Poetry Shelf plays favourites: Freya Daly Sadgrove’s ‘THIN AIR’

Freya Daly Sadgrove (Head Girl, Victoria University Press, 2020)

Freya Daly Sadgrove’s debut collection, Head Girl, arrived in the world in February, and like a number of local poetry books missed a featured spot on Poetry Shelf as Covid affected my concentration and ability to write. I read Head Girl when it came out and was in the grip of its searing self exposures, the cracking lines, the glints, the lightning, the darknesses, the dread, the anger. This is poetry that tears, that is torn apart, that is so utterly alive it hurts. Freya was part of my Wild Honey session at Christchurch’s WORD festival and unsurprisingly was an audience hit.

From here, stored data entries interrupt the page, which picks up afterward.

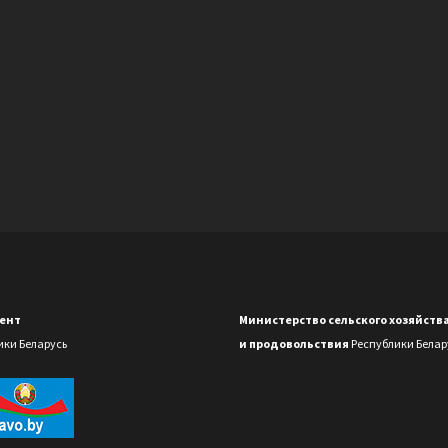
ент
Министерство сельского хозяйств
ики Беларусь
и продовольствия
Республики Белар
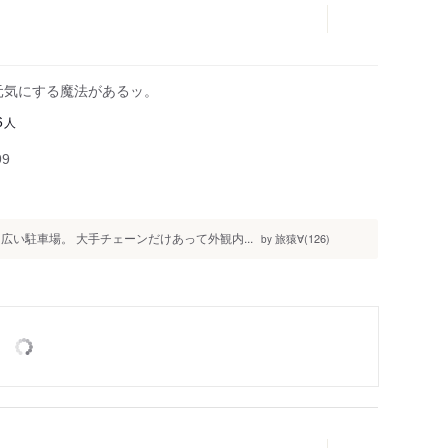
元気にする魔法があるッ。
人
6
99
い駐車場。 大手チェーンだけあって外観内...
旅猿∀(126)
by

During one of Auckland’s Covid lockdowns, I decided to share poems that have haunted me from new books – the kind of poem that pulls you back because on each reading it grips. I am thinking of how I play a new album I love over and over – thinking of the way Reb Fountain and Nadia Reid’s new music has been on repeat this year.

Freya’s ‘THIN AIR’ has got under my skin, oxygenating my blood with its surprising skids and smashes. Like the skid and smash from ‘stillness’ to ‘barb’. Like the terror of asthmatic ways and the stench of papier-mâchéing. Like the word ‘breathe’ and the word ‘survived’. But I find I don’t want to dissect these poems for you. These welcome poem hauntings. They just are. Little poem magnets. Little vitamin shots. Little head trips. Nebuliser albums.

Freya Daly Sadgrove is a writer, performer and theatre maker from Pōneke. She has a Master of Arts from the International Institute of Modern Letters, and her work has appeared in various publications in Aotearoa, Australia and the US. Head Girl is her first book. She is also the architect of Show Ponies, an ongoing poetry extravaganza that appeared at both VERB literary festivals in Pōneke this year.